Cigarette box messages now focus on the years of life you will lose by smoking, rather than the number of years gained by quitting. The affliction experienced by losing years of life is greater than the pleasure of gaining the same number of additional years.
The Cup Experiment
Researchers gave each member of a group a cup and told them they could keep it. They were then asked how much they would sell it for. On average they gave a value of $7.12.
The same researchers then spoke to a different group. However, instead of giving them a cup, they asked them how much they would purchase one for. None of the participants would pay more than $2.87 for the same cup.
Who were the mugs here?
The sellers saw the cups as something they owned and viewed the sale as a loss. The buyers viewed them as a gain so attributed them with a lower value.When framing the sale as a loss, the perceived value rose almost 3x.
How Peloton Drove Pre-IPO Sales
Peloton use loss aversion to great effect. They give away 30 day free trials of their exercise bikes, which start at $2,245.
They are giving away the feeling of ownership. We’ve seen that people will value things they own almost three times as much as things they may purchase.
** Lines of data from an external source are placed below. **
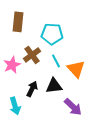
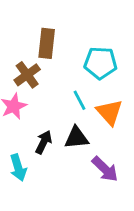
brown rectangle: (18, 22) -> (47, 43), moved
cyan pentagon: (52, 34) -> (100, 63), moved
brown cross: (32, 55) -> (27, 75), moved

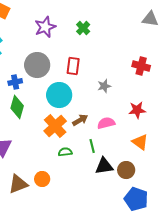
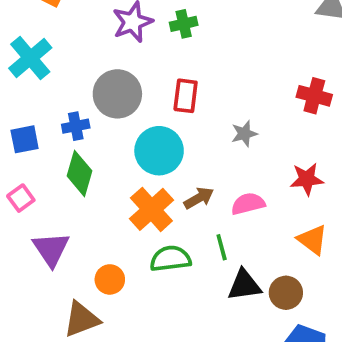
green cross: (83, 28) -> (184, 24), moved, turned 32
green semicircle: (65, 152) -> (170, 259), size x1.5
orange circle: (42, 179) -> (110, 279), moved

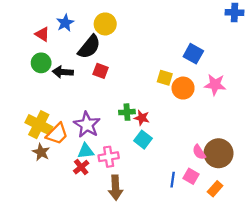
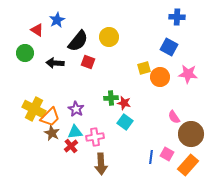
blue cross: (235, 13) -> (177, 17), moved
yellow circle: (105, 24) -> (109, 37), moved
green circle: (41, 63) -> (25, 53), moved
yellow square: (165, 78) -> (144, 68), turned -32
purple star: (87, 125) -> (76, 109), size x0.7
brown star: (41, 152) -> (52, 133), moved
pink semicircle: (199, 152) -> (174, 117), moved
orange rectangle: (215, 189) -> (188, 165), size x1.5

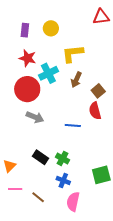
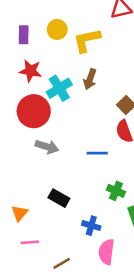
yellow L-shape: (73, 54) -> (87, 40), moved
brown arrow: (76, 80) -> (90, 79), moved
green cross: (63, 158) -> (116, 191), moved
brown line: (38, 197) -> (62, 263), moved, turned -64

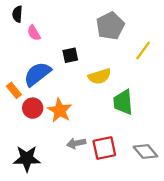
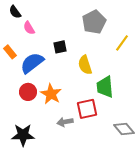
black semicircle: (17, 14) -> (15, 12), turned -40
yellow semicircle: (100, 76) -> (85, 65), turned 90
orange rectangle: (14, 90) -> (10, 52), moved
red square: (104, 148) -> (87, 109), moved

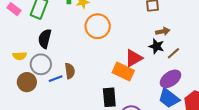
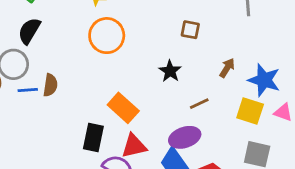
brown arrow: (163, 31) -> (227, 68), moved, turned -64
black star: (156, 46) -> (170, 71), moved
red triangle: (134, 58) -> (134, 146), moved

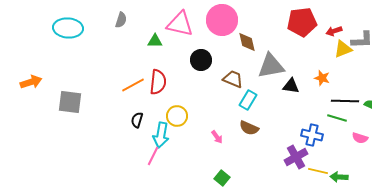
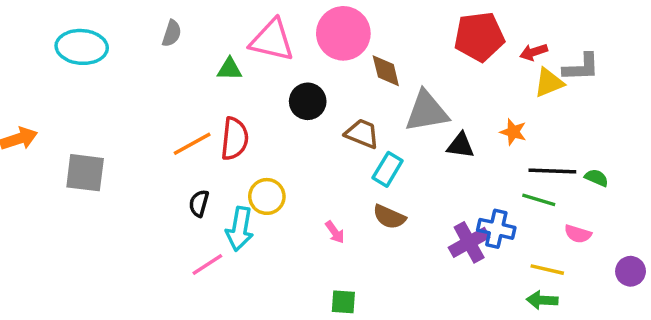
pink line: (153, 156) -> (207, 264), moved, turned 30
purple cross: (296, 157) -> (469, 242), moved
yellow line: (318, 171) -> (547, 270), moved
green square: (222, 178) -> (343, 302), turned -35

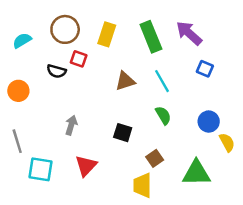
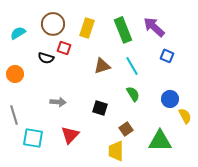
gray arrow: (71, 125) -> (58, 102), turned 77

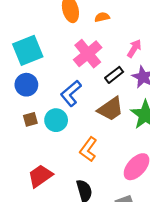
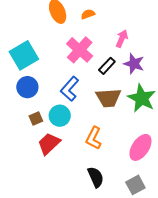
brown trapezoid: (111, 109) -> (108, 98), turned 40
red trapezoid: (40, 176) -> (49, 144), moved

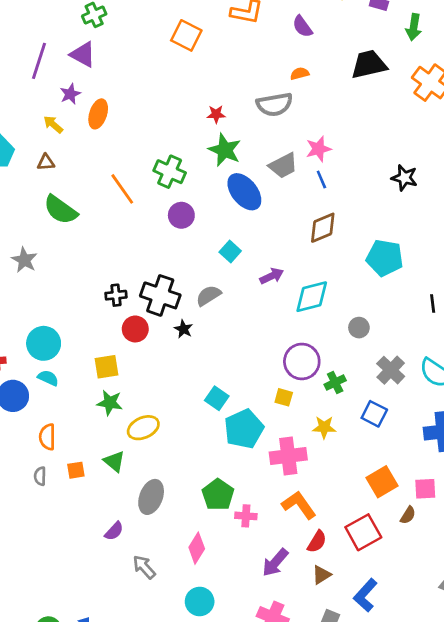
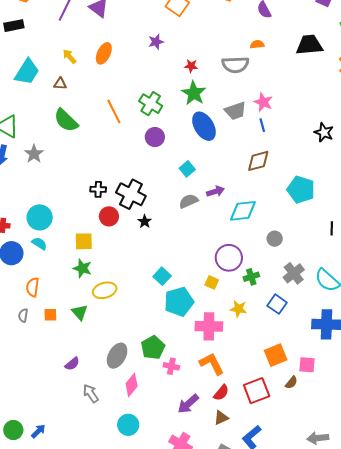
purple star: (70, 94) -> (156, 42), moved
pink star: (318, 149) -> (263, 102), turned 30
gray semicircle: (208, 296) -> (189, 201), moved
gray ellipse: (151, 497) -> (117, 356), moved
Peleton also knows that most people who cannot afford a $2,000 exercise bike will not take them up on their trial offer. In their FAQ they warn, “you must return it in like-new condition”. By making it a pay-then-refund trial, they qualify their audience instead of handing out expensive bikes to everyone.
What is Reactance?
When a behaviour becomes threatened, our attachment to that behaviour magnifies. When we freely purchase a product, reactance plays no part. However, if it feels as though our ability to purchase will be taken away soon, then we will act to oppose it.
On Black Friday, Walmart will often hugely discount a few items to create desire. In 2017 they offered a small run of iPhones at $300 off (through gift cards). By offering them in small quantities and for one day only, the fear of missing out creates a frenzy.
When we are thinking about making a purchase and there is a chance our ability to decide will be taken away, the likelihood of purchase increases. We try to retain our freedom and don’t want to lose our chance to decide.
To create a strong offer you need to invoke a feeling of missing out. When the alternative to making the purchase feels like a loss, you stand a far higher chance of making the sale.
Note 1: Walmart could present their offer as “avoiding a $300 surcharge” but instead they position it as a $300 discount. They know their customers fear losing out far more than they want to gain.
Note 2: Loss aversion applies to many other areas not mentioned here. It is the reason we struggle to walk away when down on slot machines and why we stay in jobs we don’t enjoy.